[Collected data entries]
Segment Open
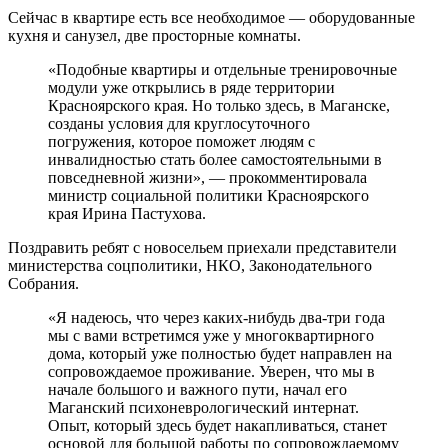
Сейчас в квартире есть все необходимое — оборудованные
кухня и санузел, две просторные комнаты.
«Подобные квартиры и отдельные тренировочные
модули уже открылись в ряде территории
Красноярского края. Но только здесь, в Маганске,
созданы условия для круглосуточного
погружения, которое поможет людям с
инвалидностью стать более самостоятельными в
повседневной жизни», — прокомментировала
министр социальной политики Красноярского
края Ирина Пастухова.
Поздравить ребят с новосельем приехали представители
министерства соцполитики, НКО, Законодательного
Собрания.
«Я надеюсь, что через каких-нибудь два-три года
мы с вами встретимся уже у многоквартирного
дома, который уже полностью будет направлен на
сопровождаемое проживание. Уверен, что мы в
начале большого и важного пути, начал его
Маганский психоневрологический интернат.
Опыт, который здесь будет накапливаться, станет
основой для большой работы по сопровождаемому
Segment Closed
■ **Work instructions**: Look back at the entries above and repeat, unchanged, every line from the line holding "созданы условия для круглосуточного" through the line holding "каких-нибудь два-три года".

■ **Solution for this problem**:
созданы условия для круглосуточного
погружения, которое поможет людям с
инвалидностью стать более самостоятельными в
повседневной жизни», — прокомментировала
министр социальной политики Красноярского
края Ирина Пастухова.
Поздравить ребят с новосельем приехали представители
министерства соцполитики, НКО, Законодательного
Собрания.
«Я надеюсь, что через каких-нибудь два-три года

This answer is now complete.